In quei quattro anni di università solo le prime tre ore della mattina (generalmente dalle 4 alle 7…) erano dedicate allo studio, dopodichè cominciava il mio tour de force di ripetizioni (soprattutto di latino, ma anche di italiano, greco e francese) perché non c’erano paghette di sorta e dovevo provvedere a me stessa.

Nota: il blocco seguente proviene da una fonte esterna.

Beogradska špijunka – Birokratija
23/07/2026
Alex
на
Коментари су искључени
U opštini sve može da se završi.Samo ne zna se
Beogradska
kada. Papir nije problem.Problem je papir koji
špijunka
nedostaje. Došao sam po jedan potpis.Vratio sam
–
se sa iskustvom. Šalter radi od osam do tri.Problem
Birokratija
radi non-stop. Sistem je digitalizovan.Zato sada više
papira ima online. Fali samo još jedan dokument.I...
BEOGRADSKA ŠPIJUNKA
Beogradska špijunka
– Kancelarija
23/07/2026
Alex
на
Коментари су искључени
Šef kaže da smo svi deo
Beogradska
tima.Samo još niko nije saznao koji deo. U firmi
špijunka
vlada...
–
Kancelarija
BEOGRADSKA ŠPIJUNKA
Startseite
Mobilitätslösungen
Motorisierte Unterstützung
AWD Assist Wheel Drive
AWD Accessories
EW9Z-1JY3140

Raggiunta la laurea in lettere moderne, non dopo essermi iscritta anche a filosofia (ormai ci avevo preso gusto), mi sentii perduta. In realtà il mio sogno era fare il medico (per la precisione il chirurgo), ipotesi scartata con grande dolore subito dopo la maturità, nell’apprendere che fra i primi esami (probabilmente come primissimo) avrei dovuto affrontare chimica, e mi vidi quarantenne china ancora sulle pagine di una materia di cui mi sfuggiva (e tuttora mi sfugge) tutto. Pertanto, avendo deciso di andare a vivere da sola al più presto, mi ero iscritta a lettere, non escludendo così di poter intraprendere il mestiere di giornalista. Mestiere che in realtà iniziai a 22 anni, ma che capii non mi avrebbe dato la possibilità di guadagnare immediatamente uno stipendio sicuro con cui pagare affitto e bollette.

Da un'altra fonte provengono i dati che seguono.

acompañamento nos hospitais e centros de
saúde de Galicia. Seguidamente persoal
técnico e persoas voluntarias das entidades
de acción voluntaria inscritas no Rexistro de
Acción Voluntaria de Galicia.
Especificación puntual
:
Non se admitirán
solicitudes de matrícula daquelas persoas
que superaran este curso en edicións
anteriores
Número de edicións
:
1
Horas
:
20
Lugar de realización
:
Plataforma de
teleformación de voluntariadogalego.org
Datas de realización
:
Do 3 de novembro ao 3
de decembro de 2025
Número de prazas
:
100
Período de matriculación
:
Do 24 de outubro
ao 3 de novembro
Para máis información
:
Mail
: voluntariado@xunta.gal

Credo di essere stata una brava insegnante (sia a scuola sia nelle lezioni private), ma una volta scritto il mio primo articolo- su un quotidiano del Canton Ticino – avvertii il sacro furore che anima il giornalista e/o scrittore (avevo pubblicato giovanissima poesie e brevi racconti), e capii che scrivere era il mio vero obiettivo. Ma come fare per mantenermi?
Anche qui mi risposi come quella volta che dovevo affrontare due esami universitari: potevo fare sia l’uno che l’altro. Il pezzo di carta conquistato mi avrebbe permesso di entrare come supplente in una scuola media, pagando senza problemi affitto e tutto il resto e, contemporaneamente, avrei fatto anche la giornalista.
E così è stato. Erano altri tempi, mi rendo conto, ma fui anche molto fortunata: da supplente passai in breve ad avere un contratto a tempo determinato e a ruota uno indeterminato, finché dopo un periodo come insegnante di sostegno- superati gli esami di abilitazione- mi ritrovai insegnante di ruolo di lettere. Non tralasciando di essere nominata collaboratrice del preside, quindi vicepreside e infine preside (oltre che presidente di commissioni d’esame in più istituti). Il tutto in vista di andare in pensione il prima possibile (riuscii per un pelo, e non con le tanto discusse pensioni baby) e dedicarmi completamente a quello che consideravo IL mio lavoro. Per fare ciò ancora una volta la sveglia sul comodino era puntata sulle ore 4 del mattino, così da avere tempo – prima di prendere l’auto e imboccare una superstrada nebbiosa che mi avrebbe condotto trafelata in classe allo scoccare delle 8,10, inizio della prima ora di lezione- di scrivere a mano varie rubriche fisse per il Corriere della Sera, dove collaborai per oltre 30 anni. Trovando, inoltre, una splendida combinazione: seguire la medicina e scriverne. Il mio sogno si era realizzato. Fino a infrangersi qualche anno fa con il disastro della stampa, dell’editoria e di quanti l’hanno provocato.
Dicevo di essere stata una brava insegnante. Lo continuo a credere; purtroppo il mio pensiero era rivolto altrove, ma insegnando da prof nella scuola ho imparato tanto e sono stata a contatto con realtà differenti che mi hanno aperto la mente.
L’unico vantaggio: non dover più puntare la sveglia alle 4 del mattino. Eppure… quanto vorrei tornare a doverlo fare!